Since the Trump administration’s motivation for pulling out of the deal appears to stem from this more aggressive and potentially militaristic position towards Iran, the AIC adds to our list of concerns about this decision what such hardline political calculations do not consider:
Severe reputational harm to the US and vindication of hardliners in Iran: Not only does pulling out of the deal cause the world to view the US as an untrustworthy and unreliable actor, but the US also garners deeper reputational harm by increasingly being perceived as an aggressor on the world stage and an unreliable proponent of peace. Such a perception plays directly into the hands of hardliners in Iran, offering them a ‘win’ in identifying the US as (a) an untrustworthy actor and (b) a scapegoat – allowing them to blame external forces for Iran’s economic difficulties rather than their own economic mismanagement;
Stain on diplomacy: The Trump administration’s rejection of diplomacy is a deep stain on the US State Department and the ideal of diplomatic resolution to conflicts that the US has cultivated throughout its history. Pulling out of the JCPOA harms not only the US’ reputation as a peaceful actor but given the US’ prominent role on the world stage, the peace-seeking institution of diplomacy more generally.
The cost of peace: In the scenario where Iran restarts its nuclear program and the Trump administration responds with force – having tossed aside diplomatic channels – the cost to both sides, will be severe. Even if this hardline administration seeks confrontation, it is important to note that Secretary of Defense Mattis who understands the potential costs, is one of the few remaining, strong supporters of the Iran Deal in this administration.

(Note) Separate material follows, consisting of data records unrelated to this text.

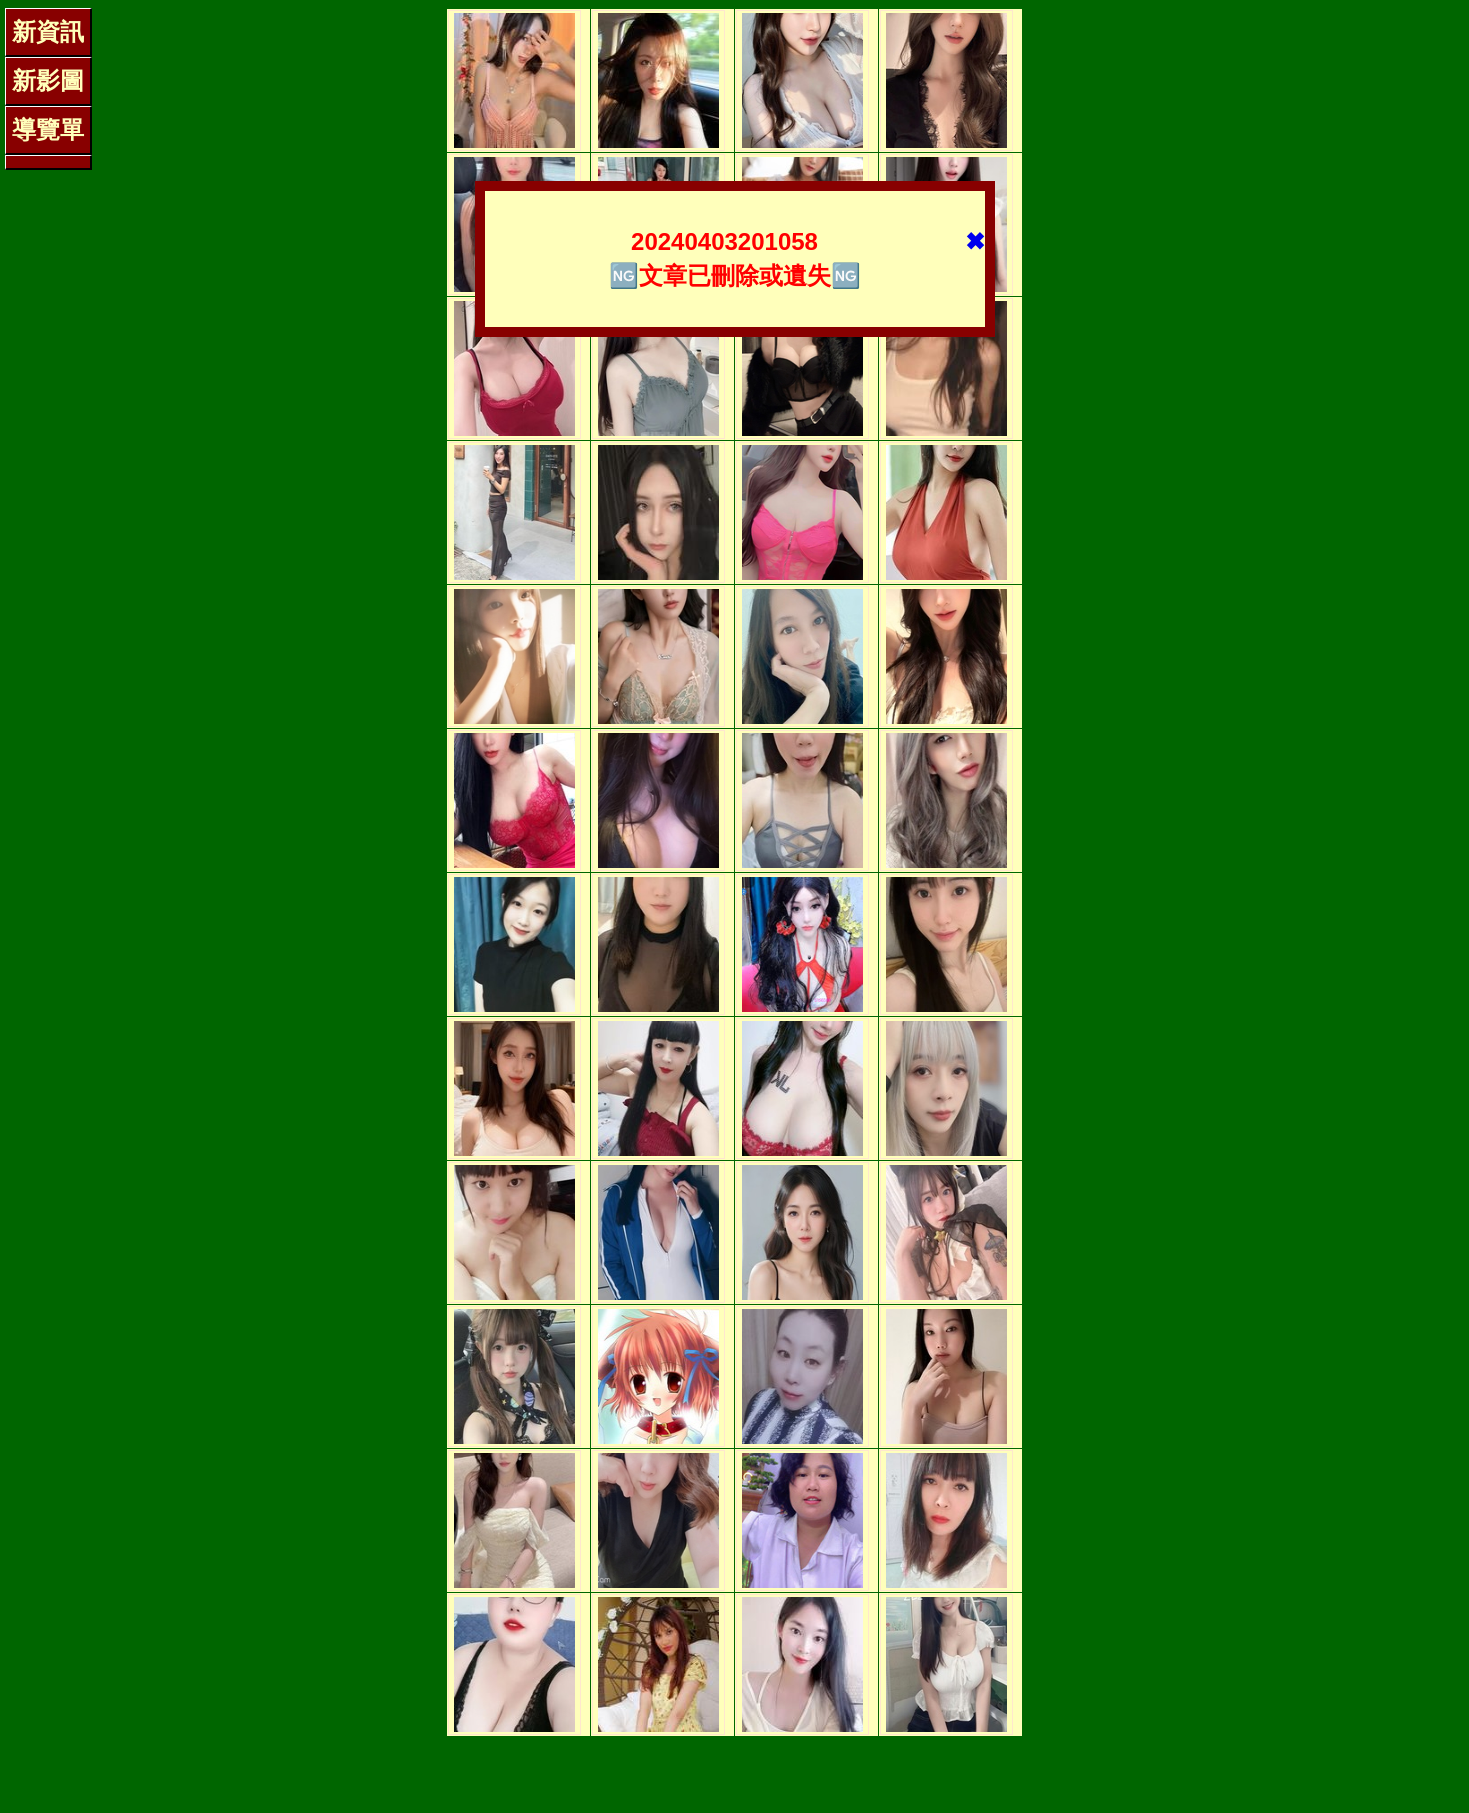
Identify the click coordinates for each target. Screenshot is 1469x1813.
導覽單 (48, 129)
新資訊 (48, 31)
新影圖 (48, 80)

In the nearly thirty years that AIC has been working to improve US-Iran relations, we have encountered similarly difficult periods. While challenging, situations like this also present opportunity. After the re-imposition of sanctions by the US, there will be a period of reconciliation for a few months during which time the parties may choose to resolve their differences and negotiate a new deal. This period will come on the heels of the upcoming summit between President Trump and Leader Kim Jong-un of North Korea. If President Trump achieves a peaceful diplomatic resolution in that matter and receives praise for his diplomatic work, he may become newly interested in following such an achievement with an Iran deal as well. In the meantime, the American Iranian Council will continue to work towards that goal.